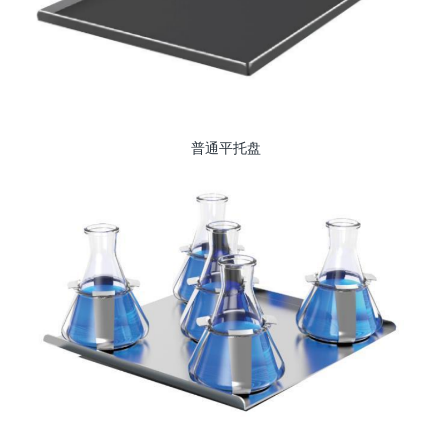
普通平托盘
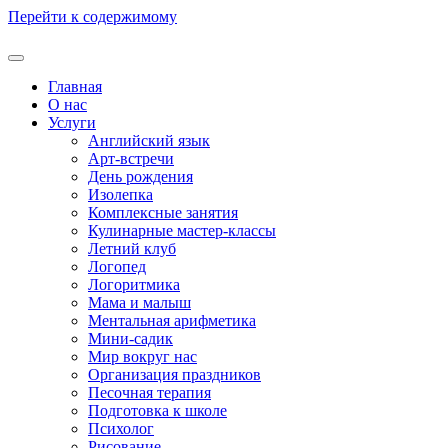
Перейти к содержимому
Главная
О нас
Услуги
Английский язык
Арт-встречи
День рождения
Изолепка
Комплексные занятия
Кулинарные мастер-классы
Летний клуб
Логопед
Логоритмика
Мама и малыш
Ментальная арифметика
Мини-садик
Мир вокруг нас
Организация праздников
Песочная терапия
Подготовка к школе
Психолог
Рисование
◆ ◆ ◆ ◆
◆ About this task: Please output the entries above exactly, leaving out every picture.

◆ Response:
普通平托盘
Перейти к содержимому
Главная
О нас
Услуги
Английский язык
Арт-встречи
День рождения
Изолепка
Комплексные занятия
Кулинарные мастер-классы
Летний клуб
Логопед
Логоритмика
Мама и малыш
Ментальная арифметика
Мини-садик
Мир вокруг нас
Организация праздников
Песочная терапия
Подготовка к школе
Психолог
Рисование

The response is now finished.